Day: June 8, 2024

  • Mythology and Malaria

    Ancient cultures around the world intertwined mosquito-borne diseases, such as malaria, with mythology. People used gods, demons, and supernatural forces to explain the spread of these diseases. In the second chapter of his book, “The Mosquito,” recently translated into Hebrew and originally published in English in 2019, Timothy C. Winegard provides several examples.

    Mesopotamian texts attribute malaria to Nergal, the god of the underworld, depicted as a mosquito. The Canaanites and Philistines worshipped Baal-Zebub, and the fact that Christians later associated this name with the devil suggests that he was a god worshipped to prevent diseases. This conclusion is based on the idea that in Zoroastrian and Babylonian beliefs, the evil spirits that brought diseases were represented as mosquitoes. In Chinese folklore, malaria is described as a demonic trio, with each demon representing a stage in the fever cycle: one wielding a bucket of ice water for chills, another stoking a blazing fire for fever, and the third armed with a hammer for sweating and headaches. These demons were believed to disrupt the balance between yin and yang and harm the chi, according to Chinese beliefs. Indian physicians referred to malaria as the “queen of diseases” and associated it with the fiery fever demon Takman, who was born from lightning.

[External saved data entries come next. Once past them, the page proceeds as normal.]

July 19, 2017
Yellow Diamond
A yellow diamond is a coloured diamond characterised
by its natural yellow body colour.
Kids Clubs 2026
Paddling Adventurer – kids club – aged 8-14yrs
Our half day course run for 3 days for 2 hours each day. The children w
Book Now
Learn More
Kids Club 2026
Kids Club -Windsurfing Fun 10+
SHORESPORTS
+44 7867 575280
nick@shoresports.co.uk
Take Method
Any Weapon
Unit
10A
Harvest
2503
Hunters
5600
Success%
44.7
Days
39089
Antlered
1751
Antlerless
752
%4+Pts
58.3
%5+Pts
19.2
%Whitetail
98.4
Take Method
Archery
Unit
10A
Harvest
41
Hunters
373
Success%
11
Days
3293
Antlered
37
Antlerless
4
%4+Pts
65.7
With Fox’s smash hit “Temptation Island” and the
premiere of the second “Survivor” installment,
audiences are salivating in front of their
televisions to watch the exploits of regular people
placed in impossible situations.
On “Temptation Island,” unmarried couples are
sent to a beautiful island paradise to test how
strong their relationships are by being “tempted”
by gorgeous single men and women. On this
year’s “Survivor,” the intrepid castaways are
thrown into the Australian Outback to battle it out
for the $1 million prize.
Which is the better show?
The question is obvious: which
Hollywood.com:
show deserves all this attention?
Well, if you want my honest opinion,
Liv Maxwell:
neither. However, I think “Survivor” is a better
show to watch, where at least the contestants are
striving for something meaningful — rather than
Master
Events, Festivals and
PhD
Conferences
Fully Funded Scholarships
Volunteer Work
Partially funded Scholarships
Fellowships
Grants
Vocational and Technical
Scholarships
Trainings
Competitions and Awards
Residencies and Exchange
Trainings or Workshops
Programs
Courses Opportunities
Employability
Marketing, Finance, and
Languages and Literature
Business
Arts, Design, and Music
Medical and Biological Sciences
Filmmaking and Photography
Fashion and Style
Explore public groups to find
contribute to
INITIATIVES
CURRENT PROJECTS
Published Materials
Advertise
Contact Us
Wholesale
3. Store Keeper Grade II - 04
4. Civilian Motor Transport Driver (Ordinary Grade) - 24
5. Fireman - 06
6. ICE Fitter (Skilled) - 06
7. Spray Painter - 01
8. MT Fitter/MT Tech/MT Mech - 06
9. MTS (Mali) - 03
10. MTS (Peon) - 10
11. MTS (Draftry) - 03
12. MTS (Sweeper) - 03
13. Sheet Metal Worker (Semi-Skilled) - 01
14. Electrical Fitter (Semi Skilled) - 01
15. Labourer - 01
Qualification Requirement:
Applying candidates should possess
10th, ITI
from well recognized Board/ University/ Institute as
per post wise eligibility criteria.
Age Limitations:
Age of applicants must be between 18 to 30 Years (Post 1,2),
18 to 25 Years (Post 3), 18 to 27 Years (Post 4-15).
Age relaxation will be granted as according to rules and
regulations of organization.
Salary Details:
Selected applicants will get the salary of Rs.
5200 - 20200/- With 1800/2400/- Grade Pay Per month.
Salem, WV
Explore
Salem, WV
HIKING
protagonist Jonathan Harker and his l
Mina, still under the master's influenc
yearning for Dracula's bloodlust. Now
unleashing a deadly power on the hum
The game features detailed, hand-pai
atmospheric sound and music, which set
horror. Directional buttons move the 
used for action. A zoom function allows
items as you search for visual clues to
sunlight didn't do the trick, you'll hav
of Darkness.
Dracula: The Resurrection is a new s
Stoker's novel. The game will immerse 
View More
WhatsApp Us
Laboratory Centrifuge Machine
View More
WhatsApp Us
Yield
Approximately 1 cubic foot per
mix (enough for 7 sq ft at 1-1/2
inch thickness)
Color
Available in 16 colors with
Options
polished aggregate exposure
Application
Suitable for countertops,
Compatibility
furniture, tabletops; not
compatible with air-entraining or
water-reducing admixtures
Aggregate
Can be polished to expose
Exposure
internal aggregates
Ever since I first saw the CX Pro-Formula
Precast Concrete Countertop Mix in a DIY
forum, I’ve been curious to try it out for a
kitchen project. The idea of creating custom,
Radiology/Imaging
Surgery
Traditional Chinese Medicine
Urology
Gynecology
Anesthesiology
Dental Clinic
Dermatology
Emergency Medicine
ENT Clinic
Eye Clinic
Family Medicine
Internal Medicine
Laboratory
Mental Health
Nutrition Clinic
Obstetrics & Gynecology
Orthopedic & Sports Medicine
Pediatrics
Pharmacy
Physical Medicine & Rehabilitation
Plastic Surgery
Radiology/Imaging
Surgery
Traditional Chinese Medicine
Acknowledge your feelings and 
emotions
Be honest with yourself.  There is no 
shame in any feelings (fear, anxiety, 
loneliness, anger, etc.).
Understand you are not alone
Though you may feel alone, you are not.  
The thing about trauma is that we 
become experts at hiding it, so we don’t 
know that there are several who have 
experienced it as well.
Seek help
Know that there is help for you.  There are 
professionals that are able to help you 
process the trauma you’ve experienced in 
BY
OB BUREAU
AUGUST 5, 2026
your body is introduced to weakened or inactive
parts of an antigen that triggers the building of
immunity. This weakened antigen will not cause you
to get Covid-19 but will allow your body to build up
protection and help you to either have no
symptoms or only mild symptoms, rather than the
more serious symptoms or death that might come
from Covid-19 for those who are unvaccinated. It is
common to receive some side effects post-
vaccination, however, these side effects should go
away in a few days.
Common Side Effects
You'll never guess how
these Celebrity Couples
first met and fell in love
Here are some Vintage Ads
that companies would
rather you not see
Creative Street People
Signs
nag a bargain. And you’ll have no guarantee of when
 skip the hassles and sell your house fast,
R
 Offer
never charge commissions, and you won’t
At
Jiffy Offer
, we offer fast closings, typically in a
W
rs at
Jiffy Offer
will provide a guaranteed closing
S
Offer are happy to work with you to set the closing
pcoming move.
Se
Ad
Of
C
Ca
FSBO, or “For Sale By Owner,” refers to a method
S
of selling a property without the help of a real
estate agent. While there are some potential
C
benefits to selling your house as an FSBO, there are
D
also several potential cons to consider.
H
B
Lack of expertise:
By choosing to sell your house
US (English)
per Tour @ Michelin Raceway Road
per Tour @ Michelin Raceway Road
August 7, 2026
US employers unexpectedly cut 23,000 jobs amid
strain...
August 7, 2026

    The Bible frequently depicts divine judgment in the form of plagues of insects and the deadly diseases they spread. The Bible also describes several diseases given as punishment, and while it is not clear what they were, scholars suggest that the disease that decimated Sennacherib’s army during the siege of Jerusalem might have been malaria, although some argue it was bubonic plague. The reason to believe it was malaria is based on archaeological findings that mosquito-borne diseases, such as malaria, were prevalent, and perhaps the most common, in Egypt and across the Middle East during those years. Herodotus reports that the Egyptians fought against mosquitoes and invented various methods to combat them, such as nets and towers to keep them away from low-flying mosquitoes. He also notes that to cure themselves of malaria, the Egyptians would bathe in fresh urine.

    Malaria was so widespread in Egypt that even kings suffered from it, such as Tutankhamun. Reliefs in Thebes and Luxor show that filariasis severely affected Egypt in the second millennium BCE and might have been the “plagues” mentioned in the Book of Genesis that God sent upon Pharaoh. Could the “hornet” that God sent against the Canaanites before the Israelites’ entry into the Promised Land have actually been the mosquito?